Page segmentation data

⟨

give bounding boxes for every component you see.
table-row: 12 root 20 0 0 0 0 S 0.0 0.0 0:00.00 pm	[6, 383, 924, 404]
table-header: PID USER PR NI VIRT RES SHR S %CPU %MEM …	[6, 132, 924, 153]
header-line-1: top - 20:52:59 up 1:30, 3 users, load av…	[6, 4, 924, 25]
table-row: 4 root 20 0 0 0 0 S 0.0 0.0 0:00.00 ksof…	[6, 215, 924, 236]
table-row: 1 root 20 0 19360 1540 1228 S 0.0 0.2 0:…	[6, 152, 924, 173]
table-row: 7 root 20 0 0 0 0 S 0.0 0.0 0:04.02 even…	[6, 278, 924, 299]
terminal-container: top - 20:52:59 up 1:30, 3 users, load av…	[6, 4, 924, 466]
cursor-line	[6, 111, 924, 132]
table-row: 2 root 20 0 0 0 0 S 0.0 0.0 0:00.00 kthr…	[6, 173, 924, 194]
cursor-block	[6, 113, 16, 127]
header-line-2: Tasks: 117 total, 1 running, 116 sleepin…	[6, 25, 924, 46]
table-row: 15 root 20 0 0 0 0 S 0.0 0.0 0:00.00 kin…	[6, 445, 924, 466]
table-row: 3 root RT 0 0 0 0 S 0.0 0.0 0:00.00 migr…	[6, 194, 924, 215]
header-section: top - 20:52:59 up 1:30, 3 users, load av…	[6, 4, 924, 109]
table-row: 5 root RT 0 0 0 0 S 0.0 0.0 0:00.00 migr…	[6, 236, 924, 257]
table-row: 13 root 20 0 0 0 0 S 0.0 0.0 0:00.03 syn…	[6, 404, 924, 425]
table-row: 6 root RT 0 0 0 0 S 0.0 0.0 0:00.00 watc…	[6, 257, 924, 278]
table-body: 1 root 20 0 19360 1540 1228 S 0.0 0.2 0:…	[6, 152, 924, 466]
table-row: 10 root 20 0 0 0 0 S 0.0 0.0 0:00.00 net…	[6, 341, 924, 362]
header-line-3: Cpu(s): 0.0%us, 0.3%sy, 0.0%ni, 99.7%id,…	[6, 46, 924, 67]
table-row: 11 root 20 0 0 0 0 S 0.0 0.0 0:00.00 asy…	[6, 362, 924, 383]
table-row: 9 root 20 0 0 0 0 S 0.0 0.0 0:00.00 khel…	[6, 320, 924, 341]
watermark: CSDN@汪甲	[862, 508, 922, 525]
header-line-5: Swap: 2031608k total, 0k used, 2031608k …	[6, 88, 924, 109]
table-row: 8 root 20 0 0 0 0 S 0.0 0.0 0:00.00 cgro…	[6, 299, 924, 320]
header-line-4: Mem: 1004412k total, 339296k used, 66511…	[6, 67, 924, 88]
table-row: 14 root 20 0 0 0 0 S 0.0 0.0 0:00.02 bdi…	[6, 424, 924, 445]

⟩

__Required action__
All lines of the records containing "total" should be shown.

__Solution to the problem__
header-line-2: Tasks: 117 total, 1 running, 116 sleepin…	[6, 25, 924, 46]
header-line-5: Swap: 2031608k total, 0k used, 2031608k …	[6, 88, 924, 109]
header-line-4: Mem: 1004412k total, 339296k used, 66511…	[6, 67, 924, 88]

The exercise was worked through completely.